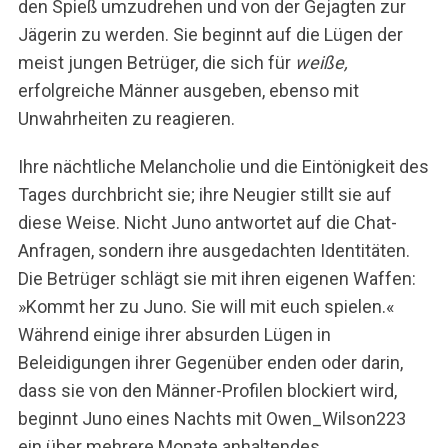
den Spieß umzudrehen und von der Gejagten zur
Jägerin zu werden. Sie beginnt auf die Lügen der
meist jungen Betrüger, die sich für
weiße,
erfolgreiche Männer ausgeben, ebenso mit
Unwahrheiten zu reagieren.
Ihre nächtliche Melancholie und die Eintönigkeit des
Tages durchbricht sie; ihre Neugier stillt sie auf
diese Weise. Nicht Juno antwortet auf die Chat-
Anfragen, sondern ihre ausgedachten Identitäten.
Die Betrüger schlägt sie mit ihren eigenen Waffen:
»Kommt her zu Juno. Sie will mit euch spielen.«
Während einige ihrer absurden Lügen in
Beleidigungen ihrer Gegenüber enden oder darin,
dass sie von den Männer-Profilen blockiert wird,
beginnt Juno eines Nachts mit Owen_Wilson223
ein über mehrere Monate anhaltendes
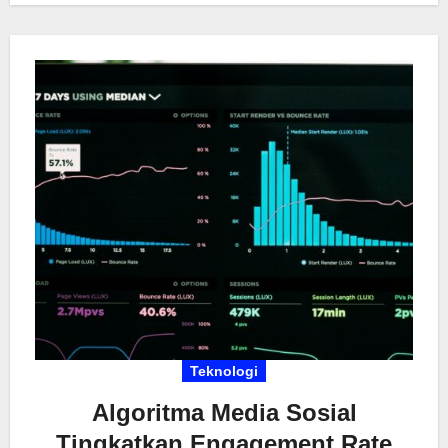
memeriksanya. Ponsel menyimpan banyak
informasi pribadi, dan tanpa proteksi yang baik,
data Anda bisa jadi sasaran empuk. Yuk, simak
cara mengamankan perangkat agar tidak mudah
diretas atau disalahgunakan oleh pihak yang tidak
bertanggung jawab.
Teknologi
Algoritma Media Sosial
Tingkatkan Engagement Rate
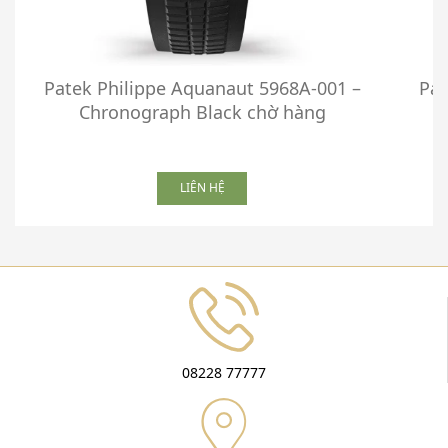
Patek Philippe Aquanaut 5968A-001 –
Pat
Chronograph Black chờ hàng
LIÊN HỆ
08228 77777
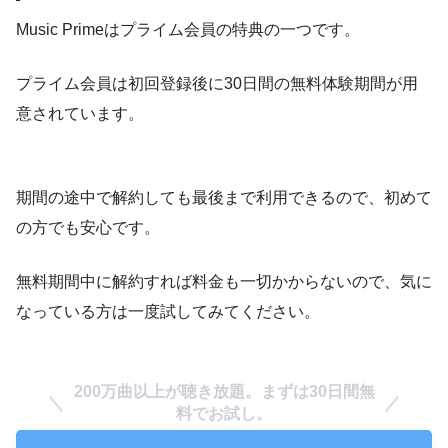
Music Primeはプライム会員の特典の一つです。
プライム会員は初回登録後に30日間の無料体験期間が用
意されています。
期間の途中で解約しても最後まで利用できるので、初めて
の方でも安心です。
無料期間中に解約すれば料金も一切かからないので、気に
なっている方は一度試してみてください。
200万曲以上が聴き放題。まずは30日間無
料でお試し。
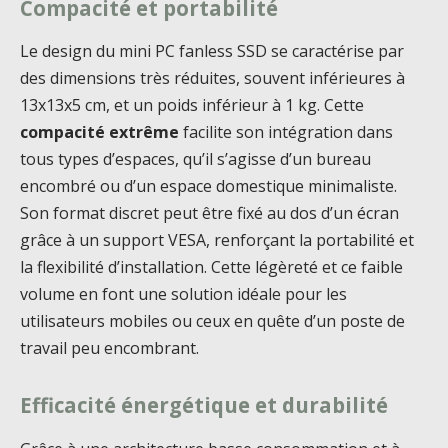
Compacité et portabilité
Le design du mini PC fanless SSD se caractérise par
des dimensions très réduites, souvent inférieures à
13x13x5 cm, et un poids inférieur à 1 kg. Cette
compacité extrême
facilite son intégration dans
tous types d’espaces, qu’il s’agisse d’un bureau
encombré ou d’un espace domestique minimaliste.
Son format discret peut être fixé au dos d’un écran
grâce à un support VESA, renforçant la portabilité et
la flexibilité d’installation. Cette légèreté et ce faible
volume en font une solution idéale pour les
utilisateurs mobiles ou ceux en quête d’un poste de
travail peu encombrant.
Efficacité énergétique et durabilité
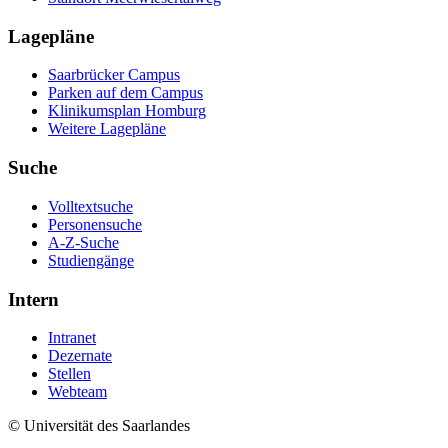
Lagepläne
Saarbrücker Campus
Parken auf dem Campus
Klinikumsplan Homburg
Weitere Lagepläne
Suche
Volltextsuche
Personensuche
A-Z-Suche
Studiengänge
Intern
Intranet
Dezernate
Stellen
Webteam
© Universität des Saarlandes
= = = = = = =
=== Task requirements ===
"Ihre nächtliche Melancholie" marks the last line to keep. Retype every line from the start of the entries through that one, exactly, and drop the pictures.

=== Response ===
den Spieß umzudrehen und von der Gejagten zur
Jägerin zu werden. Sie beginnt auf die Lügen der
meist jungen Betrüger, die sich für
weiße,
erfolgreiche Männer ausgeben, ebenso mit
Unwahrheiten zu reagieren.
Ihre nächtliche Melancholie und die Eintönigkeit des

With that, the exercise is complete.